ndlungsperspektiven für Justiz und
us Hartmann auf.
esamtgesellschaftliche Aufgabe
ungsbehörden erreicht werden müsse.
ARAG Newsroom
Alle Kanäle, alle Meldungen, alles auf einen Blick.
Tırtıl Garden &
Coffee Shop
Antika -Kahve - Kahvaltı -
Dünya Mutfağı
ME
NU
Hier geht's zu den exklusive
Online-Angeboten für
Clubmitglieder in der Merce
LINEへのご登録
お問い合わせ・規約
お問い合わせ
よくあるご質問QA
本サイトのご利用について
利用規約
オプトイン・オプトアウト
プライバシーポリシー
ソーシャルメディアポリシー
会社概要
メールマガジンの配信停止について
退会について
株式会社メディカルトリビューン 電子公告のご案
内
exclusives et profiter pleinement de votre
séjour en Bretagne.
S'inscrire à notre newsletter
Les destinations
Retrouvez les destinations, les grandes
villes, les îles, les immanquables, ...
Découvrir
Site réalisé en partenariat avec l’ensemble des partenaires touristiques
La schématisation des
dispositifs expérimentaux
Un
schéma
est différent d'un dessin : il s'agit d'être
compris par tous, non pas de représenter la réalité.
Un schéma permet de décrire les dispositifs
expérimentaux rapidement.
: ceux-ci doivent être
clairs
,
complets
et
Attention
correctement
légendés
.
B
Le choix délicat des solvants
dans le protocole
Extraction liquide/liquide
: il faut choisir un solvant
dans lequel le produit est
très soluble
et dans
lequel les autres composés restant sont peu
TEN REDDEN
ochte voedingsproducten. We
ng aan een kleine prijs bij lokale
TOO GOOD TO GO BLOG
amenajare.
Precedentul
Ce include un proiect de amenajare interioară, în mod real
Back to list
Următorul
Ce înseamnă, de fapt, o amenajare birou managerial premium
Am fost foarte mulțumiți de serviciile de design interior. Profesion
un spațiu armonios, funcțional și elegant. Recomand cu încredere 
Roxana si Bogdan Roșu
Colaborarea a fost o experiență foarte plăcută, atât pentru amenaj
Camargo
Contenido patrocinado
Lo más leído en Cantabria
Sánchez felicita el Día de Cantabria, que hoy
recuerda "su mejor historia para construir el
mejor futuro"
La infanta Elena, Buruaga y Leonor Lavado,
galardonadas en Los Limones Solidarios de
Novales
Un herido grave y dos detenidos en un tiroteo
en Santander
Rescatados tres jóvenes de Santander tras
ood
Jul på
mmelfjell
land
- - -
■ **About this exercise**:
Please give, as a single number with nothing added, the count of lines in the records that contain the word "expérimentaux".

■ **Your response**:
2